- _Dataset records_:
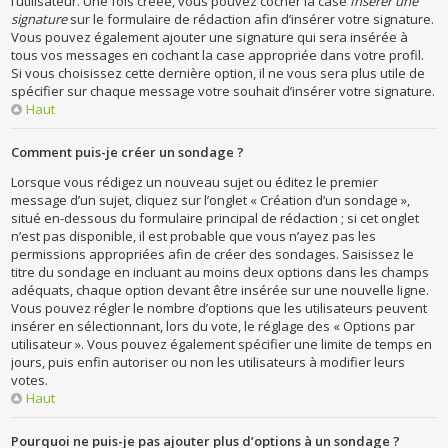
l’utilisateur. Une fois créée, vous pouvez cocher la case
Insérer une
signature
sur le formulaire de rédaction afin d’insérer votre signature.
Vous pouvez également ajouter une signature qui sera insérée à
tous vos messages en cochant la case appropriée dans votre profil.
Si vous choisissez cette dernière option, il ne vous sera plus utile de
spécifier sur chaque message votre souhait d’insérer votre signature.
Haut
Comment puis-je créer un sondage ?
Lorsque vous rédigez un nouveau sujet ou éditez le premier
message d’un sujet, cliquez sur l’onglet « Création d’un sondage »,
situé en-dessous du formulaire principal de rédaction ; si cet onglet
n’est pas disponible, il est probable que vous n’ayez pas les
permissions appropriées afin de créer des sondages. Saisissez le
titre du sondage en incluant au moins deux options dans les champs
adéquats, chaque option devant être insérée sur une nouvelle ligne.
Vous pouvez régler le nombre d’options que les utilisateurs peuvent
insérer en sélectionnant, lors du vote, le réglage des « Options par
utilisateur ». Vous pouvez également spécifier une limite de temps en
jours, puis enfin autoriser ou non les utilisateurs à modifier leurs
votes.
Haut
Pourquoi ne puis-je pas ajouter plus d’options à un sondage ?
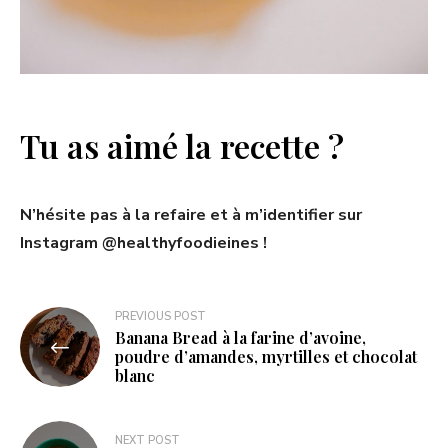
Tu as aimé la recette ?
N’hésite pas à la refaire et à m’identifier sur
Instagram @healthyfoodieines !
PREVIOUS POST
Banana Bread à la farine d’avoine,
poudre d’amandes, myrtilles et chocolat
blanc
NEXT POST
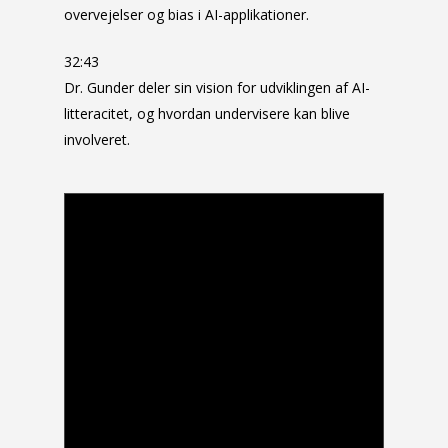
overvejelser og bias i AI-applikationer.
32:43
Dr. Gunder deler sin vision for udviklingen af AI-
litteracitet, og hvordan undervisere kan blive
involveret.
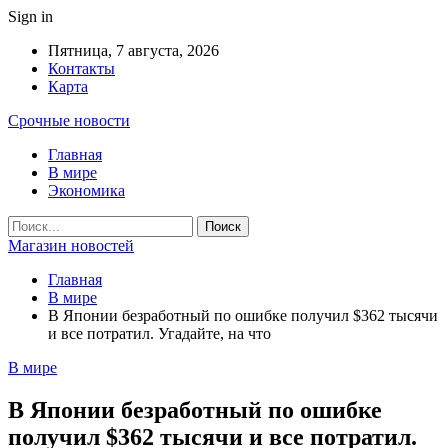
Sign in
Пятница, 7 августа, 2026
Контакты
Карта
Срочные новости
Главная
В мире
Экономика
Магазин новостей
Главная
В мире
В Японии безработный по ошибке получил $362 тысячи
и все потратил. Угадайте, на что
В мире
В Японии безработный по ошибке
получил $362 тысячи и все потратил.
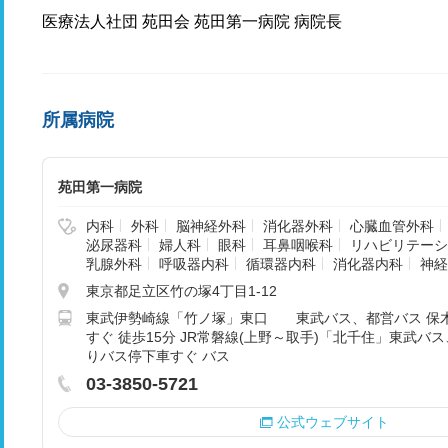
医療法人社団 苑田会 苑田第一病院 病院長
所属病院
苑田第一病院
内科
外科
脳神経外科
消化器外科
心臓血管外科
泌尿器科
婦人科
眼科
耳鼻咽喉科
リハビリテーシ
乳腺外科
呼吸器内科
循環器内科
消化器内科
神経
東京都足立区竹の塚4丁目1-12
東武伊勢崎線「竹ノ塚」東口 東武バス、都営バス 保
すぐ 徒歩15分 JR常磐線(上野～取手)「北千住」東武バ
りバス停下車すぐ バス
03-3850-5721
公式ウェブサイト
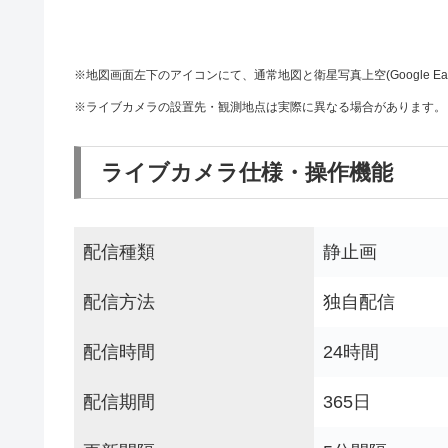
※地図画面左下のアイコンにて、通常地図と衛星写真上空(Google Ea
※ライブカメラの設置先・観測地点は実際に異なる場合があります。
ライブカメラ仕様・操作機能
配信種類
静止画
配信方法
独自配信
配信時間
24時間
配信期間
365日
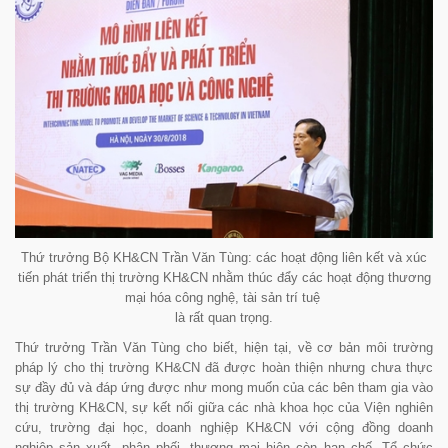
Thứ trưởng Bộ KH&CN Trần Văn Tùng: các hoạt động liên kết và xúc
tiến phát triển thị trường KH&CN nhằm thúc đẩy các hoạt động thương
mại hóa công nghệ, tài sản trí tuệ
là rất quan trọng.
Thứ trưởng Trần Văn Tùng cho biết, hiện tại, về cơ bản môi trường
pháp lý cho thị trường KH&CN đã được hoàn thiện nhưng chưa thực
sự đầy đủ và đáp ứng được như mong muốn của các bên tham gia vào
thị trường KH&CN, sự kết nối giữa các nhà khoa học của Viện nghiên
cứu, trường đại học, doanh nghiệp KH&CN với cộng đồng doanh
nghiệp sản xuất, phân phối, thương mại hiện còn hạn chế. Tổ chức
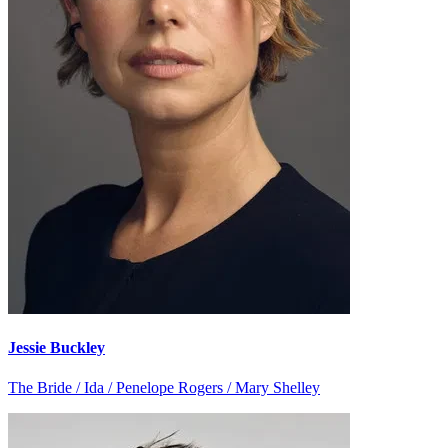
Jessie Buckley
The Bride / Ida / Penelope Rogers / Mary Shelley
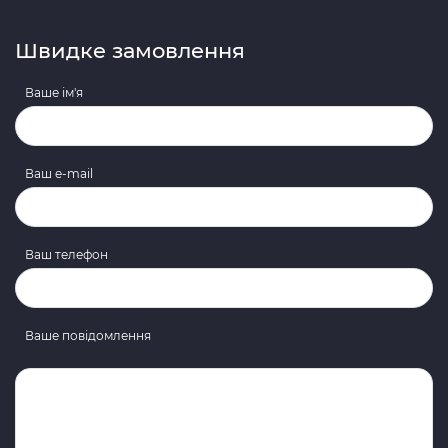
Швидке замовлення
Ваше ім'я
Ваш e-mail
Ваш телефон
Ваше повідомлення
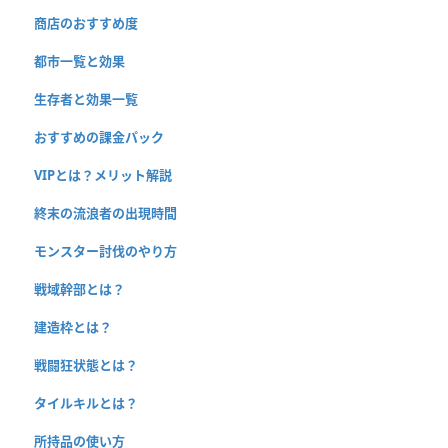
商店のおすすめ度
都市一覧と効果
生存者と効果一覧
おすすめの課金パック
VIPとは？メリット解説
終末の流浪者の出現時間
モンスター討伐のやり方
戦域幹部とは？
建造枠とは？
戦闘狂状態とは？
タイルキルとは？
所持品の使い方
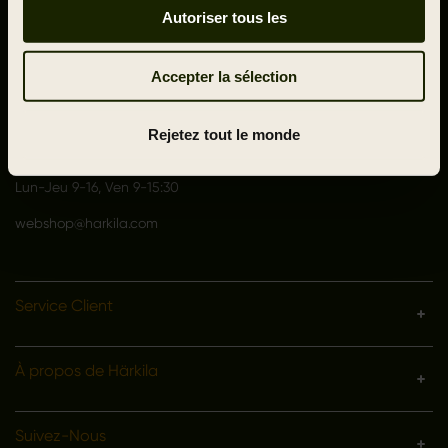
Outfit International A/S
Autoriser tous les
Greve Main 10
DK 2670 Greve
Denmark
Accepter la sélection
VAT no.: DK15049847
Rejetez tout le monde
Service client
+33 9 73 05 02 50
Lun-Jeu 9-16, Ven 9-15:30
webshop@harkila.com
Service Client
À propos de Härkila
Suivez-Nous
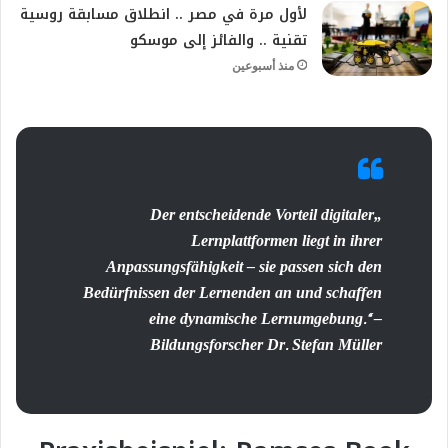
لأول مرة في مصر .. انطلاق مسابقة روسية
تقنية .. والفائز إلى موسكو
منذ أسبوعين
„Der entscheidende Vorteil digitaler
Lernplattformen liegt in ihrer
Anpassungsfähigkeit – sie passen sich den
Bedürfnissen der Lernenden an und schaffen
eine dynamische Lernumgebung.“ –
Bildungsforscher Dr. Stefan Müller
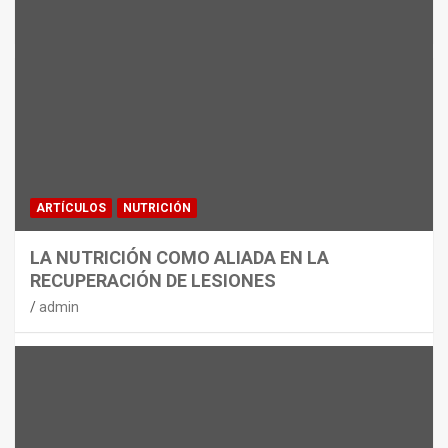
MATERIAL
CON DECATHLON, ESTE VERANO SE
JUEGA EN TRES CAMPOS
admin
ARTÍCULOS
NUTRICIÓN
LA NUTRICIÓN COMO ALIADA EN LA
RECUPERACIÓN DE LESIONES
admin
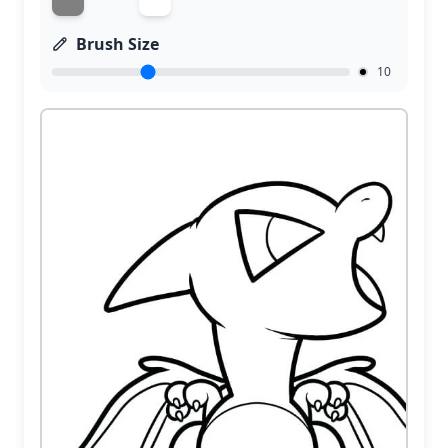
Brush Size
10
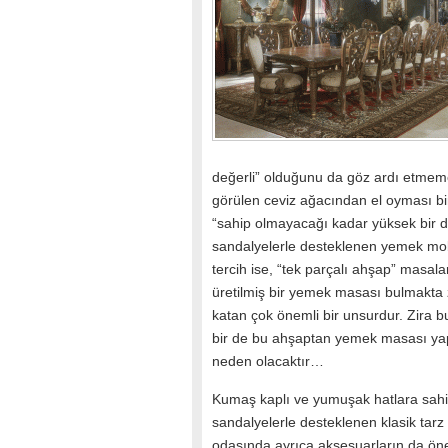
değerli” olduğunu da göz ardı etmeme
görülen ceviz ağacından el oyması b
“sahip olmayacağı kadar yüksek bir değ
sandalyelerle desteklenen yemek mob
tercih ise, “tek parçalı ahşap” masa
üretilmiş bir yemek masası bulmakta 
katan çok önemli bir unsurdur. Zira b
bir de bu ahşaptan yemek masası yap
neden olacaktır…
Kumaş kaplı ve yumuşak hatlara sahi
sandalyelerle desteklenen klasik tar
odasında ayrıca aksesuarların da ön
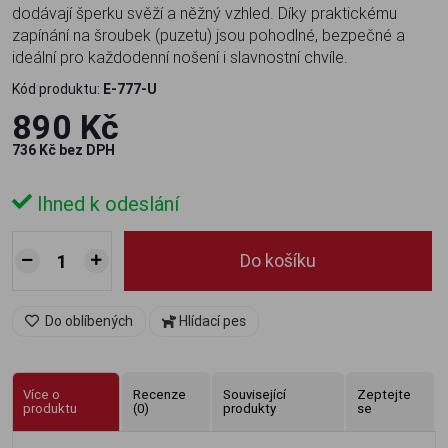
dodávají šperku svěží a něžný vzhled. Díky praktickému
zapínání na šroubek (puzetu) jsou pohodlné, bezpečné a
ideální pro každodenní nošení i slavnostní chvíle.
Kód produktu:
E-777-U
890 Kč
736 Kč bez DPH
Ihned k odeslání
Do košíku
Do oblíbených
Hlídací pes
Více o
Recenze
Související
Zeptejte
produktu
(0)
produkty
se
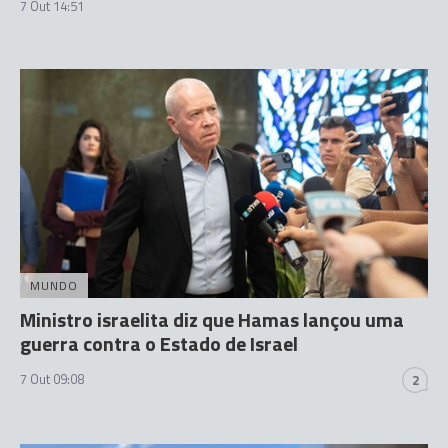
7 Out 14:51
MUNDO
Ministro israelita diz que Hamas lançou uma
guerra contra o Estado de Israel
7 Out 09:08
2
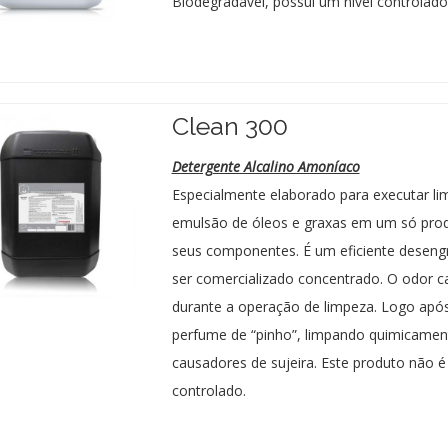
Biodegradável, possui um nível controlad
Clean 300
Detergente Alcalino Amoníaco
Especialmente elaborado para executar li
emulsão de óleos e graxas em um só prod
seus componentes. É um eficiente deseng
ser comercializado concentrado. O odor 
durante a operação de limpeza. Logo apó
perfume de “pinho”, limpando quimicamente
causadores de sujeira. Este produto não é
controlado.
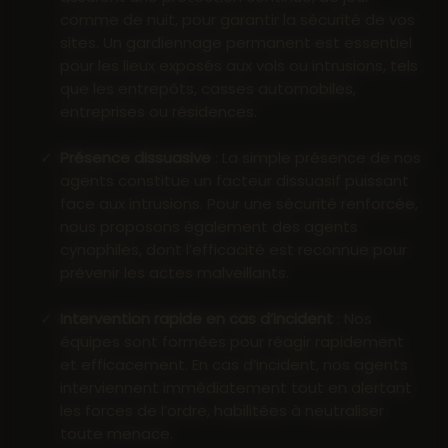
comme de nuit, pour garantir la sécurité de vos
sites. Un gardiennage permanent est essentiel
pour les lieux exposés aux vols ou intrusions, tels
que les entrepôts, casses automobiles,
entreprises ou résidences.
Présence dissuasive
: La simple présence de nos
agents constitue un facteur dissuasif puissant
face aux intrusions. Pour une sécurité renforcée,
nous proposons également des agents
cynophiles, dont l’efficacité est reconnue pour
prévenir les actes malveillants.
Intervention rapide en cas d’incident
: Nos
équipes sont formées pour réagir rapidement
et efficacement. En cas d’incident, nos agents
interviennent immédiatement tout en alertant
les forces de l’ordre, habilitées à neutraliser
toute menace.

- _Your assignment_:
Copy out all lines above holding "hoạt".

- _Worked solution_:
Thứ trưởng Bộ KH&CN Trần Văn Tùng: các hoạt động liên kết và xúc
tiến phát triển thị trường KH&CN nhằm thúc đẩy các hoạt động thương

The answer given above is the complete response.